Gleasondale is a village straddling the border between the towns of Hudson and Stow in Middlesex County, Massachusetts, United States. It is located along the Assabet River. For many decades it was home to various mills, though it is now primarily residential. According to the Geographic Names Information System (GNIS), Gleasondale is a "populated place" named after Benjamin W. Gleason and Samuel J. Dale.

==History==
Indigenous people lived in what became central Massachusetts for thousands of years prior to European settlement. Indigenous oral histories, archaeological evidence, and European settler documents attest to historic settlements of the Nipmuc people near and along the Assabet River. Nipmuc settlements on the Assabet intersected with the territories of three other related Algonquian-speaking peoples: the Massachusett, Pennacook, and Wampanoag.

European settlement in what would become Gleasondale began around 1750 when a certain Whitman family and Ebenezer Graves constructed a dam and lumber mill on the Assabet River. The Whitmans—who owned the land and mills—sold them to Timothy Gibson in 1770, who in turn sold them to Abraham Randall a few years later. For many years the area was known as Randall's Mills. In 1813 the Rock Bottom Cotton & Woolen Company built a wood-framed textile mill at Randall's Mills and the emerging village and new post office became known as Rock Bottom. In 1815 Randall sold the mill to Joel Cranston and Silas Felton, business partners based in Feltonville, a village of Marlborough, Massachusetts, which would later become the town of Hudson. In 1830 Cranston and Felton sold the mill to Benjamin Poor. In 1849 business partners Benjamin W. Gleason and Samuel J. Dale purchased the mill. They built the existing five-story brick mill building in 1854 after the original wooden building burned on May 8, 1852. In 1898 the village was renamed Gleasondale in honor of Gleason and Dale, and the brick mill building became known as Gleasondale Mills.

On March 31, 1911, Phineas Feather—a former superintendent at Gleasondale Mills—attempted to murder mill owner Alfred Gleason with a pistol after confronting him about money he felt Gleason owed him. Another superintendent, Charles E. Roberts, disarmed Feather but was wounded in the struggle. A certain Robert J. Bevis and other individuals intervened further; Bevis and Feather were also wounded. No one died from their injuries, and after a stint at Bridgewater State Hospital Feather was released in 1915.

Until its closure in 1965, the Gleasondale Station—one of two train stations in Hudson—served the village.
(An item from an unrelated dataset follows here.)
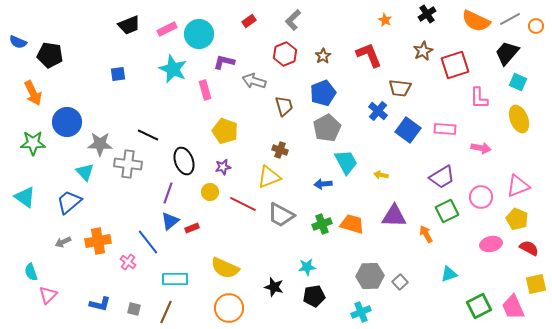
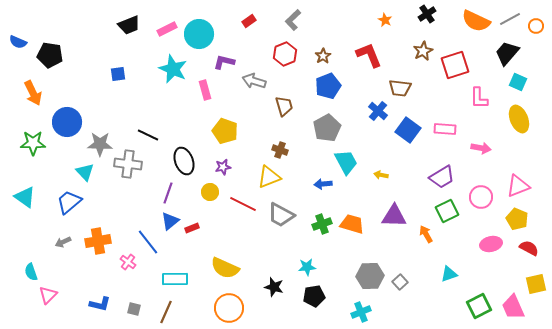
blue pentagon at (323, 93): moved 5 px right, 7 px up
It was originally operated by the Central Massachusetts Railroad Company, and later by Boston & Maine. The station's name is printed as "Rocky-bottom" in an 1888 map of the Central Massachusetts Railroad.

Today Gleasondale has a few residential buildings, plus a small industrial complex in the old mill buildings. It does not have a large enough population to support a post office, and uses the same zip code as Stow, 01775. The dam remains, even though it no longer provides hydropower.